Update: Published Article [September 2015]

An extenstion of this blog post (using data on submissions and aesthetically improved choropleths!) was published in The New Yorker. See here for the article and here for the relevant R Notebook for replicating the visuals.12

Intro

About 10 years ago The New Yorker began a weekly contest. It was not a contest of writing talents in colorful fiction nor of investigative prowess in journalism, instead it was a contest of short and sweet humor. Write a caption for a cartoon, they said. It’ll be fun, they said. This will help our circulation, the marketing department said. Individuals like me, who back at age 12 in 2005 believed The New Yorker was the adult’s version of Calvin and Hobbes that they most enjoyed in doctors’ waiting rooms, embraced the new tradition with open arms.

Now, 10 years later, approximately 5,372 captions are submitted each week, and just a single winner is picked. Upon recently trying my own hand (and failing unsurprisingly given the sheer magnitude of competing captions) at the contest, I wondered, who are these winners? In particular, since The New Yorker always prints the name and place of residence of the caption contest winner, I wondered, what’s the geographical distribution of these winners?

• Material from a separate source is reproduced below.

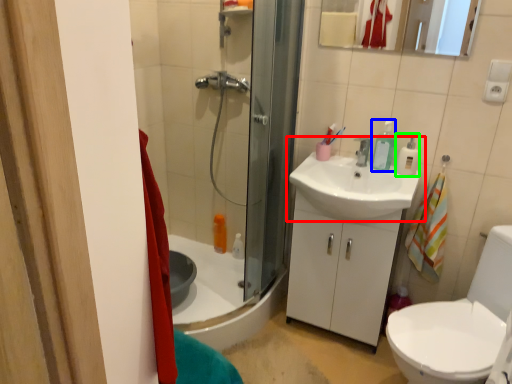 Question: Based on their relative distances, which object is farther from sink (highlighted by a red box)? Choose from toiletry (highlighted by a blue box) and soap dispenser (highlighted by a green box).

Choices:
 (A) toiletry
 (B) soap dispenser

Answer: (B) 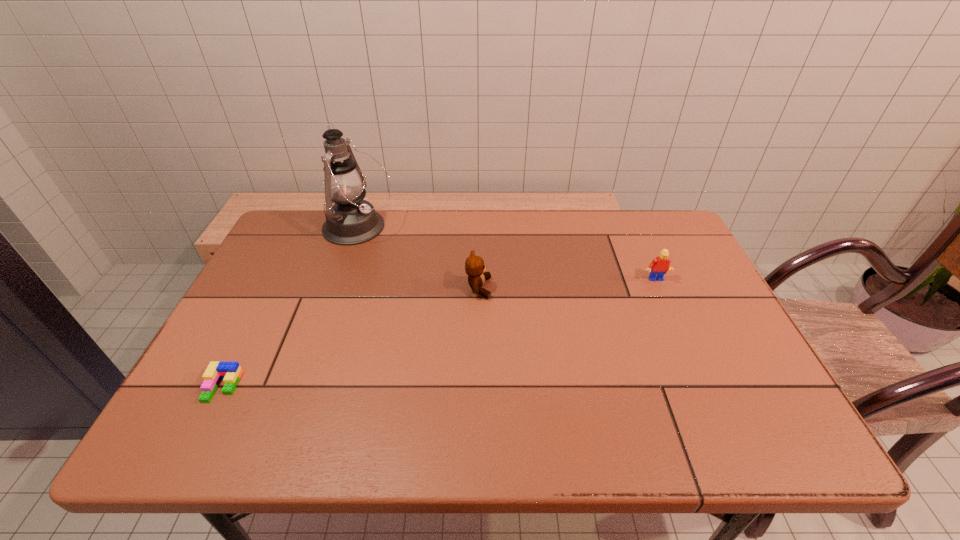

In order to answer this question, I used my prized subscriber access to the online Caption Contest archive. This archive features the winning caption for each week’s cartoon (along with two other finalist captions) and the name/place of residence of the caption creator. (The archives also feature all other submitted captions–which is super interesting from a machine learning perspective, but I don’t focus on that in this piece.) So, I snagged the geographic information on the past 10 years of winners and went with it.

The basics

For this analysis, I collected information on the first 466 caption contests–that is, all contests up to and including the following:

Before getting into the meat of this discussion, it is worth noting the structure of the contest as well as the range of eligible participants. See this quick explanation from The New Yorker:

Each week, we provide a cartoon in need of a caption. You, the reader, submit your caption below, we choose three finalists, and you vote for your favorite… Any resident of the United States, Canada (except Quebec), Australia, the United Kingdom, or the Republic of Ireland age eighteen or older can enter or vote.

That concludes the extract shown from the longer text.